Lawmakers Call for Further Delay of VA EHR Implementations for Patient Safety
VA postponed the Cerner EHR implementation in Boise by a month after an OIG report found patient safety issues with the system.
The Department of Veterans Affairs (VA) has postponed several EHR implementations after a draft OIG report found that the Cerner EHR system has negatively impacted patient safety at Spokane’s VA hospital, according to reporting from The Spokesman-Review.
The draft report revealed that a flaw in the Cerner EHR caused 148 cases of harm at Mann-Grandstaff VA Medical Center since its implementation in October 2020.
Additionally, the draft report claims that VA safety experts briefed McDonough’s deputy about the harm and warned of ongoing risks in October 2021, months before the secretary told lawmakers he would halt system deployment if experts found it presented risks to veterans.
“If I had known what I know today when I was appearing before Congress, I would have answered those questions differently,” McDonough said Wednesday in response to a question from The Spokesman-Review.
He noted that he had been in contact with the OIG and said, “I’ve definitely gotten smarter on these reports over the course of the last couple of months.”
After The Spokesman-Review notified the department that it had obtained the draft report, VA told the Military Times on Friday it would delay the Cerner system’s planned launch in the Puget Sound region from August 27 to March 2023.
On Tuesday, the department announced it would postpone a planned Saturday implementation in Boise until July 23.
Sen. Jim Risch, R-Idaho, urged VA to halt the system’s launch at the Boise VA Medical Center and its affiliated clinics until Cerner and VA address system deficiencies.
“The problems with the Cerner electronic health record system my colleagues and I outlined in our April letter to Secretary McDonough, in addition to new issues that arose this week, still have yet to be resolved,” Risch said in a statement released Wednesday.
In his monthly briefing with reporters Wednesday, McDonough called patient safety “our number one concern across the board at VA.”
“I do now know that there are instances of patient harm and that there could be a range of factors that contribute to that,” he said, adding that the patient safety team he deployed to Spokane “at least can’t rule out” that the Cerner system played a role in the harm.
The draft report found that the EHR failed to deliver over 11,000 orders for specialty care, lab work, and other services without alerting providers the orders had been lost.
Those lost referrals resulted in care delays, and what a VA patient safety team categorized as dozens of cases of “moderate harm” and one case of “major harm.”
The draft report also mentioned that the VA safety team found at least one case of “catastrophic” harm —indicating “death or permanent loss of function”—related to a separate problem not detailed in the report.
McDonough said he was unaware of any patient dying in connection to the Cerner EHR implementation but declined to address specific cases of harm.
He noted that communication between the patient safety team and the VA EHR implementation office is “the lifeblood of how we ensure patient safety.”
The secretary also said that he believes better communication is occurring between the groups after VA implemented weekly meetings between the two offices earlier this year.

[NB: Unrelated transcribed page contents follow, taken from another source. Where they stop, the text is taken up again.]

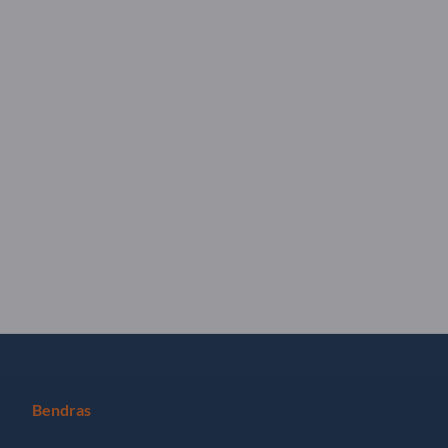
Bendras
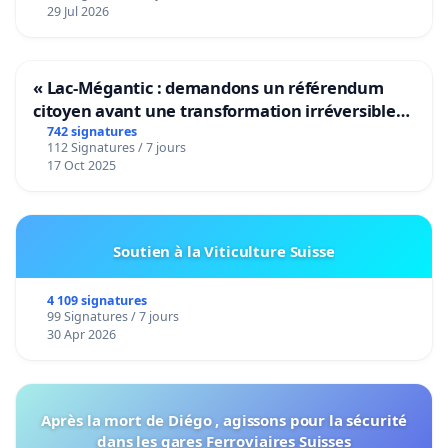
29 Jul 2026
« Lac-Mégantic : demandons un référendum
citoyen avant une transformation irréversible
de notre territoire »
742 signatures
112 Signatures / 7 jours
17 Oct 2025
Soutien à la Viticulture Suisse
4 109 signatures
99 Signatures / 7 jours
30 Apr 2026
Après la mort de Diégo , agissons pour la sécurité
dans les gares Ferroviaires Suisses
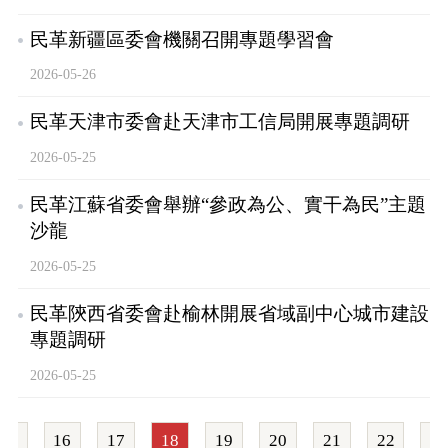
民革新疆區委會機關召開專題學習會
2026-05-26
民革天津市委會赴天津市工信局開展專題調研
2026-05-25
民革江蘇省委會舉辦“參政為公、實干為民”主題
沙龍
2026-05-25
民革陝西省委會赴榆林開展省域副中心城市建設
專題調研
2026-05-25
一頁
16
17
18
19
20
21
22
下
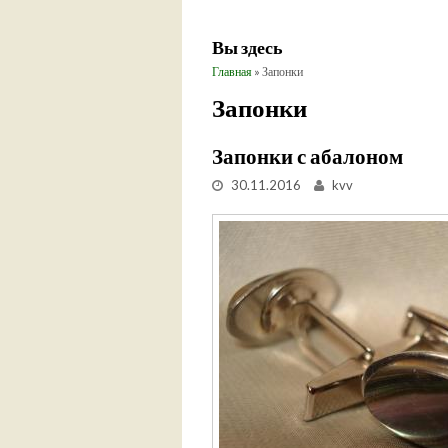
Вы здесь
Главная
» Запонки
Запонки
Запонки с абалоном
30.11.2016
kvv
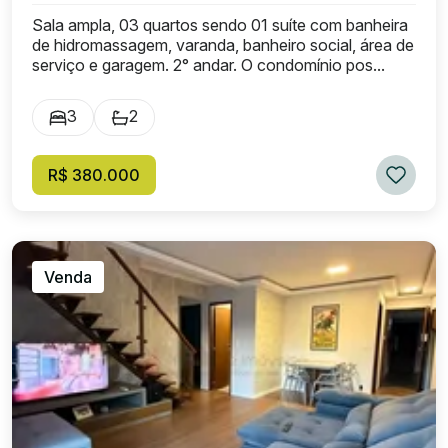
Sala ampla, 03 quartos sendo 01 suíte com banheira
de hidromassagem, varanda, banheiro social, área de
serviço e garagem. 2° andar. O condomínio pos...
3
2
R$ 380.000
Venda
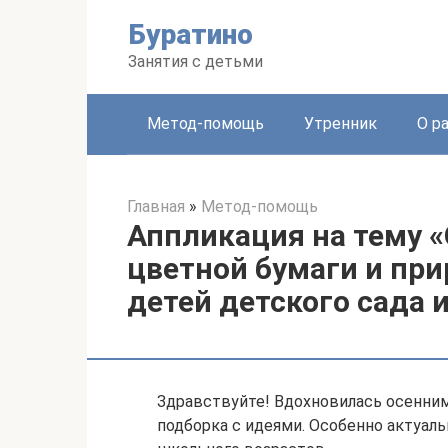
Перейти
Буратино
к
контенту
Занятия с детьми
Метод-помощь
Утренник
О р
Главная
»
Метод-помощь
Аппликация на тему «
цветной бумаги и пр
детей детского сада
Здравствуйте! Вдохновилась осенним
подборка с идеями. Особенно актуаль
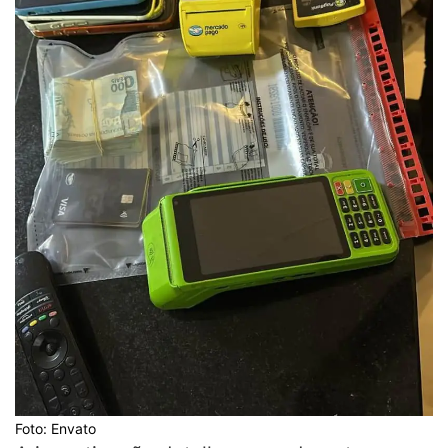
Foto: Envato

McDonough encouraged clinicians at Mann-Grandstaff and other facilities using the Cerner EHR to share their feedback with VA leaders, even inviting them to reach out to him directly.
When asked what VA would do if the Cerner system fails to meet the department’s needs, McDonough said he was “not ready to answer hypotheticals.” Still, he pledged to carry out the project as diligently and transparently as possible.
“We’d obviously make decisions about that,” he said, “but we’re right now trying our darnedest to make the Cerner option work.”
Reps. Mark Takano of California and Frank Mrvan of Indiana, the top Democrats on the House VA Committee and the subcommittee charged with oversight of the Cerner rollout, issued a statement Wednesday.
“Although we are still waiting for the VA’s Office of Inspector General to release its report related to an ‘Unknown Queue’ within the Cerner Millennium electronic health record, the draft findings raised in media coverage over the weekend are seriously troubling and contradict what we have heard from VA officials during public testimony,” the lawmakers said.
“We have already begun discussions with VA on the performance of Cerner and requested an official briefing on the forthcoming report,” they continued. “Once released, we will be reviewing the findings closely in order to determine if there are any contractual or legal repercussions of these draft findings.”